Here is a MATLAB function used in a simple MDCS example job:

       processors=32
       clusterHost='gordon.sdsc.edu'
       ppn=16
       username='jpg'
       account='use300'
       queue='normal'
       time='01:00:00'
       DataLocation='/Users/jpg/Documents/MATLAB/data'
       RemoteDataLocation='/home/jpg/matlab/data'
       keyfile='/Users/jpg/.ssh/id_rsa'
       matlabRoot='/opt/matlab/2013b'
       cluster = getCluster(username,account,clusterHost,ppn,queue,time,DataLocation,
                 RemoteDataLocation,keyfile,matlabRoot);
       j = createCommunicatingJob(cluster);
       j.AttachedFiles={'testparfor2.m'};
       set(j,'NumWorkersRange',[1 processors]);
       set(j,'Name','Test');
       t = createTask(j,@testparfor2,1,{processors});
       submit(j);
       wait(j);
       pause(30);
       o=j.fetchOutputs;
       o{:}
       

In this example, a cluster object (cluster) is returned by getCluster(), which is passed to createCommunicatingJob(), which returns a job object. The files that are required on the cluster are defined, as well as the number of processors (32 in this case).
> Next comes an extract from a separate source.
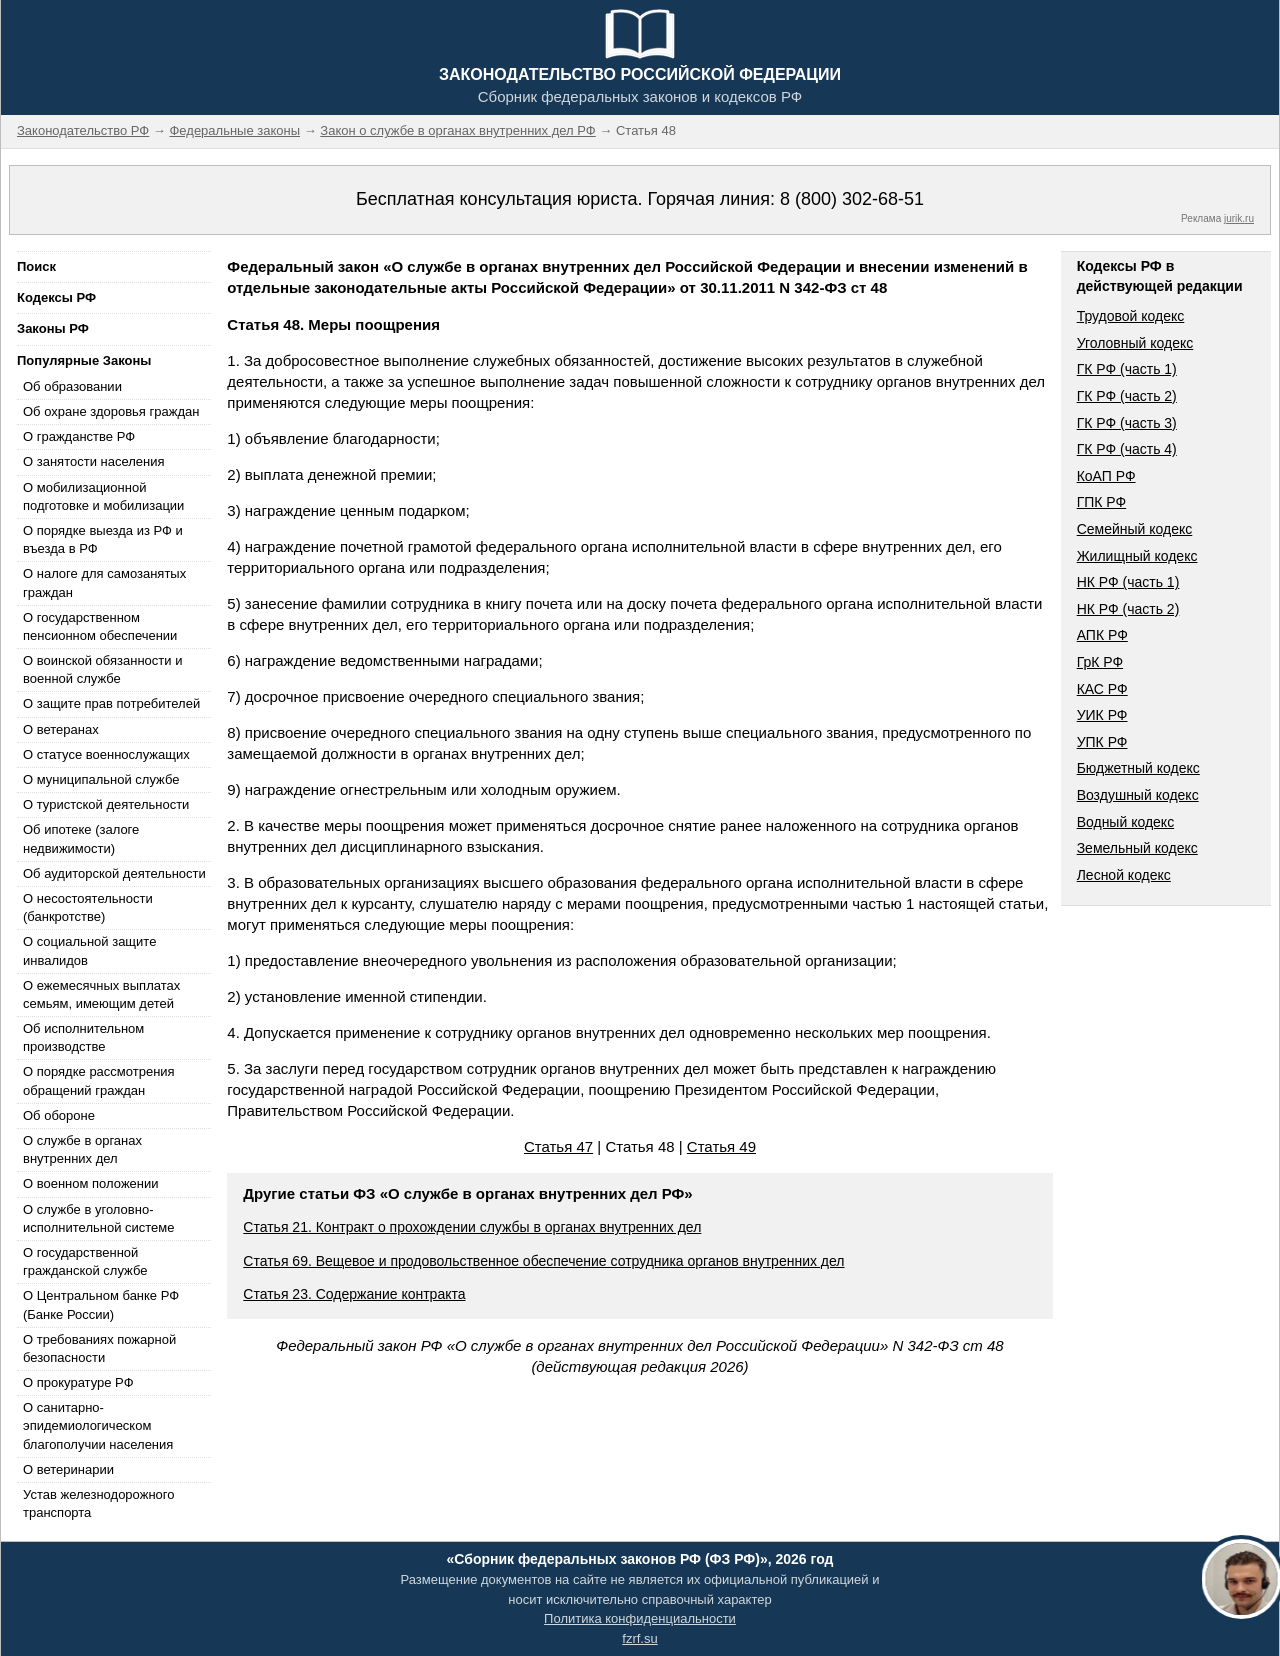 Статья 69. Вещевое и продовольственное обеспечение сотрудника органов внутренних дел (543, 1261)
A task is created that will call the function testparfor2() which has one output argument and one input argument with the value 32. The job is then submitted, and the output is stored in a MATLAB cell array.

Here is the function that is submitted to run:

    function a = testparfor2(N)
          a = zeros(N,1);
          parfor(i=1:N)
          feature getpid
          a(i) = ans
     end
     

In this simple example, an array of dimension N is initialized with zeros, and the process ID is written to each array element. Since in this case we have passed the number 32 to N and we have asked for 32 processors, we might expect to get 32 different processes to run the tasks.

However, when we examine our output array:

ans =

       27892
       24571
       27880
       24572
       24576
       24573
       27893
       24578
       24587
       27877
       24583
       24586
       27884
       27876
       27881
       24585
       24581
       24582
       27889
       27887
       27879
       24574
       27883
       27890
       24588
       27886
       24580
       24575
       27888
       27891
       27878
       27880
       

we can see that only 31 worker processes were used to perform the job. Two of the loop passes were performed by the same process (27880). The reason is that MATLAB uses one worker to run the serial code, allocating the remaining workers to perform the parallel functions. Since this only leaves 31 available workers, one of them must handle two loop iterations.